No Safe Place(Detective Lottie Parker #4)(8)



With a sigh, Lottie put her notebook into her bag. ‘I’ll see what I can do.’

‘Promise me. Then I’ll know.’

‘Know what?’

‘If you promise me you’ll look yourself, I’ll believe you.’ Bridie’s wide eyes were pleading.

‘Okay, okay. I’ll take a look myself. But it’s now Wednesday, so I can’t see what good it will do.’

‘I’ll feel better. And I’ll know Tommy is safe. Promise?’

‘I promise.’ Lottie thought of crossing her fingers to cover a lie, but didn’t. Bridie’s sincerity had resonated with her, and she wanted to do what the young woman asked.

‘There’s a funeral later this morning. You’d want to get in before that.’

‘I’ll go as soon as I can.’

‘Thank you, Missus Detective. The minute I laid eyes on you, I knew you were a lady.’

Bridie bundled up her son, and with a squeak of her leather boots, she was out the door and gone.

‘Now you’re a lady?’ Gilly laughed.

‘Could have fooled me,’ Lottie said.





Seven





Lottie told Boyd to park outside the cemetery wall, under the CCTV camera. It was trained on one spot, a warning to potential car burglars to move further down the road. The old iron gates through which you could drive were locked with a clumpy chain.

She walked through the side gate, Boyd trotting beside her. The cemetery was eerily quiet.

‘They believe in banshees, don’t they?’ Boyd said.

‘Who?’

‘The travellers. They believe in curses and fairies and all that shite.’

‘And you don’t?’ Lottie walked swiftly, glancing around for any sign of a screaming woman, almost two days after Bridie McWard had heard the sound. She briefly wondered if it had anything to do with the missing Elizabeth Byrne, but dismissed that notion as ridiculous.

Halfway down the slope, she stopped as a man wearing a yellow workman’s jacket stepped out from behind a tree.

‘Can I help you at all?’ He had a spade in one hand and shears in the other.

‘Jesus, you scared me half to death,’ Lottie said.

‘Sorry, missus. You look lost. Bernard Fahy is the name. Cemetery caretaker.’ He moved the shears under his armpit and thrust out a grubby hand. ‘Are you looking for any grave in particular?’

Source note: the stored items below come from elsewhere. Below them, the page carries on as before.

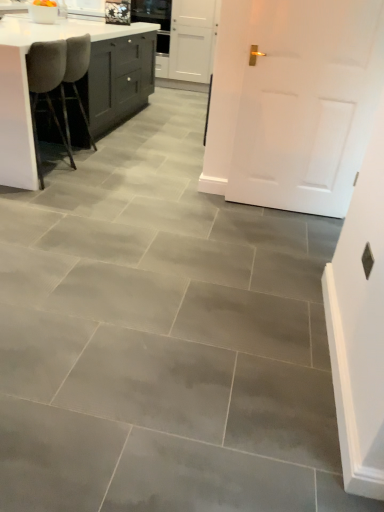 Question: Is gray fabric chair at left, arranged as the 1th chair when viewed from the back, at the right side of white matte door at center?

Choices:
 (A) yes
 (B) no

Answer: (B)

Question: Is white matte door at center a part of gray fabric chair at left, positioned as the second chair in front-to-back order?

Choices:
 (A) no
 (B) yes

Answer: (A)

Question: Does gray fabric chair at left, arranged as the 1th chair when viewed from the back, have a larger size compared to white matte door at center?

Choices:
 (A) no
 (B) yes

Answer: (B)

Question: Is gray fabric chair at left, arranged as the 1th chair when viewed from the back, completely or partially outside of white matte door at center?

Choices:
 (A) yes
 (B) no

Answer: (A)

Question: Can you confirm if gray fabric chair at left, arranged as the 1th chair when viewed from the back, is wider than white matte door at center?

Choices:
 (A) yes
 (B) no

Answer: (A)

Question: Is gray fabric chair at left, arranged as the 1th chair when viewed from the back, facing away from white matte door at center?

Choices:
 (A) yes
 (B) no

Answer: (A)

Question: Is gray fabric chair at left, arranged as the 1th chair when viewed from the back, in contact with white glossy countertop at upper left?

Choices:
 (A) yes
 (B) no

Answer: (B)

Question: Considering the relative positions of gray fabric chair at left, positioned as the second chair in front-to-back order, and white glossy countertop at upper left in the image provided, is gray fabric chair at left, positioned as the second chair in front-to-back order, to the right of white glossy countertop at upper left from the viewer's perspective?

Choices:
 (A) no
 (B) yes

Answer: (B)

Question: Considering the relative positions of gray fabric chair at left, arranged as the 1th chair when viewed from the back, and white glossy countertop at upper left in the image provided, is gray fabric chair at left, arranged as the 1th chair when viewed from the back, in front of white glossy countertop at upper left?

Choices:
 (A) no
 (B) yes

Answer: (A)

Question: Is white glossy countertop at upper left inside gray fabric chair at left, positioned as the second chair in front-to-back order?

Choices:
 (A) yes
 (B) no

Answer: (B)

Question: Considering the relative sizes of gray fabric chair at left, positioned as the second chair in front-to-back order, and white glossy countertop at upper left in the image provided, is gray fabric chair at left, positioned as the second chair in front-to-back order, shorter than white glossy countertop at upper left?

Choices:
 (A) no
 (B) yes

Answer: (A)

Question: Is gray fabric chair at left, arranged as the 1th chair when viewed from the back, positioned far away from white glossy countertop at upper left?

Choices:
 (A) yes
 (B) no

Answer: (B)

Question: Is white matte door at center at the left side of white glossy countertop at upper left?

Choices:
 (A) no
 (B) yes

Answer: (A)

‘Detective Inspector Lottie Parker, and this is Detective Boyd.’

Lottie’s hand came away covered with clay. Looking into the caretaker’s yellow-hued face, she noticed that the whites of his eyes were similarly coloured. ‘Have there been any disturbances round here lately?’

‘Disturbances? Oh, now I get it. That nosy biddy from the traveller site was on to you, whingeing about banshees screaming in the night.’ His laugh was loud and shrill, startling the birds in the bare tree above his head. They fluttered their wings and flew up as one giant black cloud into the cool blue sky. ‘Bridie’s as mad as old Queenie, her mother. And she’s a McWard too. Into all that old witch shite. Know what I mean?’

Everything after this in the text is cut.